I caught him in a particularly down day. He was feeling sorry for himself. His spirit was broken. He lost his biggest account with a supermarket.
“Just come in and we could help you, dad. All you have to do is show up.”
“But what about my business? Who will run the store?”
“Dad, you know that Uncle Milt will be more than willing to watch the store while you’re away for a few weeks.”
There was silence. My dad felt lower than any point in his life, even worse than the day my mother walked out on him. His shiny bald head reflected the harsh ceiling light; his blue eyes sparkled with tears. He knew that the bottle was destroying him from the inside out. He also knew that I was giving him an opportunity to get sober.
“I’ll do it,” he said.
“I looked in my schedule book. How about Monday afternoon at four. I’ll call the Good Samaritan Hospital and set up a bed for you. I have all the insurance information I need.”
My dad hugged me. I was rescuing my old man from a life of eternal hell. As he clung to me, I could feel his tears dampen my shoulder.
It was half-past four on Monday. I called my father on the phone, but there was no answer. The nurse soon called from detox. “Where is he?” she asked impatiently.
“I don’t know,” I said like a scared little boy.
“Well, he better get here soon. We can’t hold the bed much longer.”

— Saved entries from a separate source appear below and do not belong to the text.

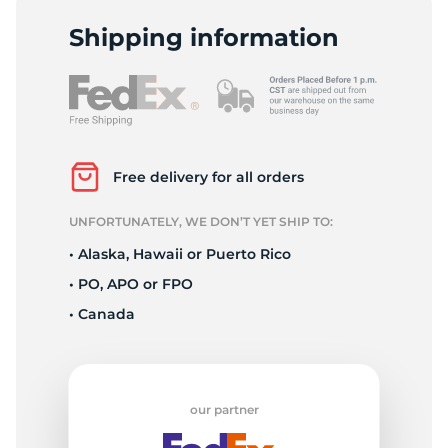
L
Shipping information
Free delivery for all orders
UNFORTUNATELY, WE DON’T YET SHIP TO:
• Alaska, Hawaii or Puerto Rico
• PO, APO or FPO
• Canada
our partner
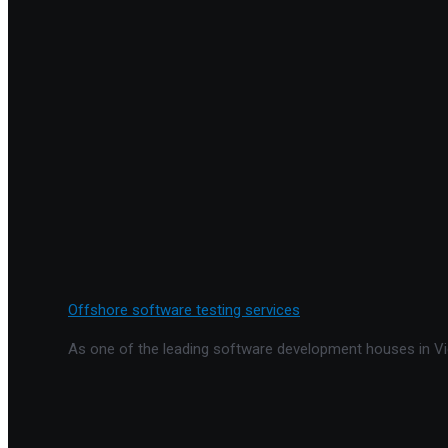
Offshore software testing services
As one of the leading software development houses in Vie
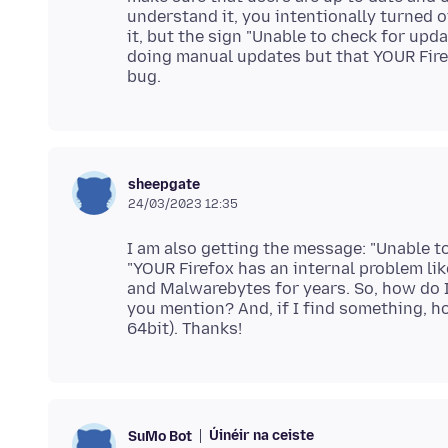
understand it, you intentionally turned 
it, but the sign "Unable to check for upd
doing manual updates but that YOUR Firefo
sheepgate
24/03/2023 12:35
I am also getting the message: "Unable to
"YOUR Firefox has an internal problem like
and Malwarebytes for years. So, how do I 
you mention? And, if I find something, ho
Úinéir na ceiste
SuMo Bot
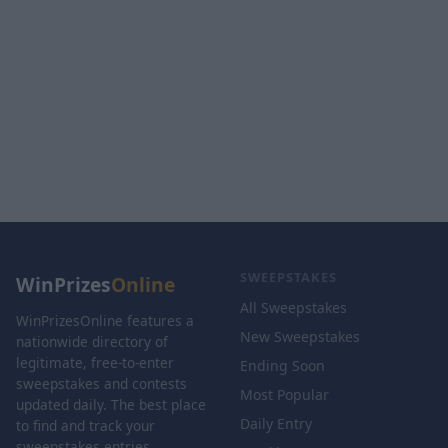
SWEEPSTAKES
WinPrizes
Online
All Sweepstakes
WinPrizesOnline features a
New Sweepstakes
nationwide directory of
legitimate, free-to-enter
Ending Soon
sweepstakes and contests
Most Popular
updated daily. The best place
Daily Entry
to find and track your
sweepstakes entries.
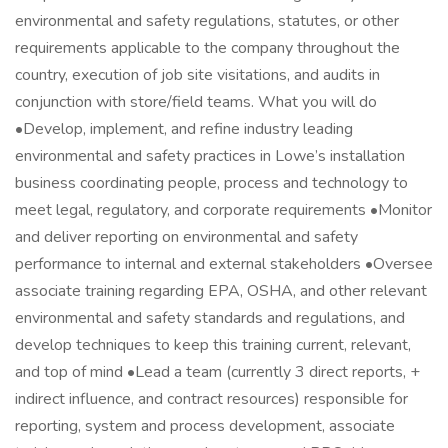
environmental and safety regulations, statutes, or other
requirements applicable to the company throughout the
country, execution of job site visitations, and audits in
conjunction with store/field teams. What you will do
•Develop, implement, and refine industry leading
environmental and safety practices in Lowe’s installation
business coordinating people, process and technology to
meet legal, regulatory, and corporate requirements •Monitor
and deliver reporting on environmental and safety
performance to internal and external stakeholders •Oversee
associate training regarding EPA, OSHA, and other relevant
environmental and safety standards and regulations, and
develop techniques to keep this training current, relevant,
and top of mind •Lead a team (currently 3 direct reports, +
indirect influence, and contract resources) responsible for
reporting, system and process development, associate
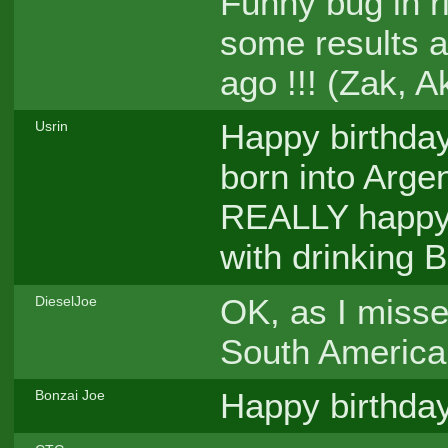
Funny bug in r
some results a
ago !!! (Zak, 
Happy birthday,
Usrin
born into Argen
REALLY happy, 
with drinking 
OK, as I misse
DieselJoe
South America
Happy birthday
Bonzai Joe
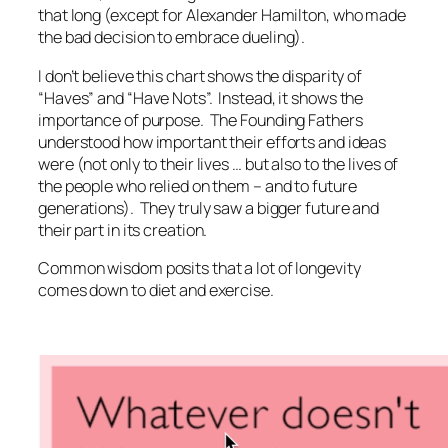
that long (except for Alexander Hamilton, who made
the bad decision to embrace dueling).
I don’t believe this chart shows the disparity of
“Haves” and “Have Nots”. Instead, it shows the
importance of purpose. The Founding Fathers
understood how important their efforts and ideas
were (not only to their lives … but also to the lives of
the people who relied on them – and to future
generations). They truly saw a bigger future and
their part in its creation.
Common wisdom posits that a lot of longevity
comes down to diet and exercise.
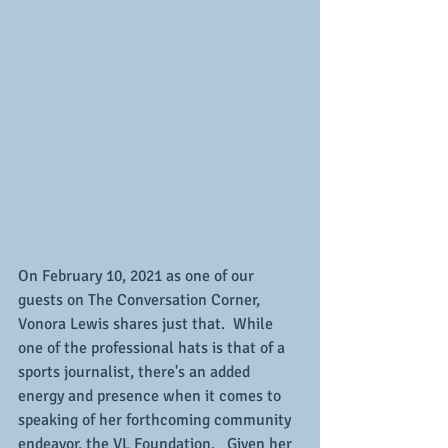
On February 10, 2021 as one of our 
guests on The Conversation Corner, 
Vonora Lewis shares just that.  While 
one of the professional hats is that of a 
sports journalist, there's an added 
energy and presence when it comes to 
speaking of her forthcoming community 
endeavor, the VL Foundation.   Given her 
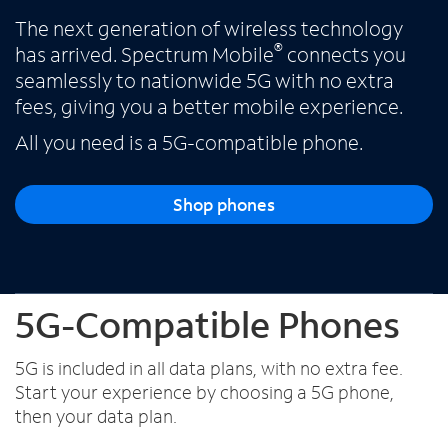
The next generation of wireless technology
®
has arrived. Spectrum Mobile
connects you
Español
seamlessly to nationwide 5G with no extra
fees, giving you a better mobile experience.
All you need is a 5G-compatible phone.
Shop phones
5G-Compatible Phones
5G is included in all data plans, with no extra fee.
Start your experience by choosing a 5G phone,
then your data plan.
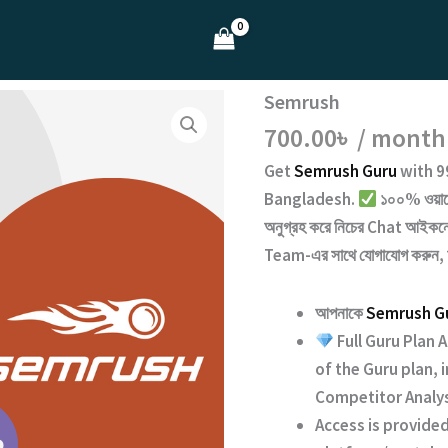
Semrush
700.00
৳
/ month
Get
Semrush Guru
with
9
Bangladesh.
১০০% ওয়ারেন
অনুগ্রহ করে নিচের
Chat
আইকনে 
Team
-এর সাথে যোগাযোগ করুন,
আপনাকে
Semrush G
Full Guru Plan 
of the Guru plan,
Competitor Analys
Access is provided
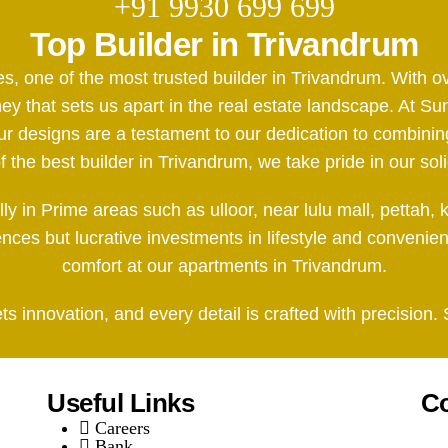
+91 9930 699 699
Top Builder in Trivandrum
es, one of the most trusted builder in Trivandrum. With
y that sets us apart in the real estate landscape. At Sun
esigns are a testament to our dedication to combining 
the best builder in Trivandrum, we take pride in our soli
ally in Prime areas such as ulloor, near lulu mall, pet
dences but lucrative investments in lifestyle and convenie
comfort at our apartments in Trivandrum.
 innovation, and every detail is crafted with precision.
Useful Links
Co
Careers
Bank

I knew alcoholics, worked with them for the past several years. They were unpredictable. They make commitments that they never keep. It seemed that I had been fooled. I had hoped that what my dad promised me was true and that he would show up at the hospital and get himself clean.
The phone rang. Expecting that it was him, I quickly answered. No, it was only the mechanic at the dealership saying that my car was repaired and ready to be picked up. A feeling of deja vu came over me as I kept looking out the window for my dad’s silver Ford Bronco to pull into the parking lot.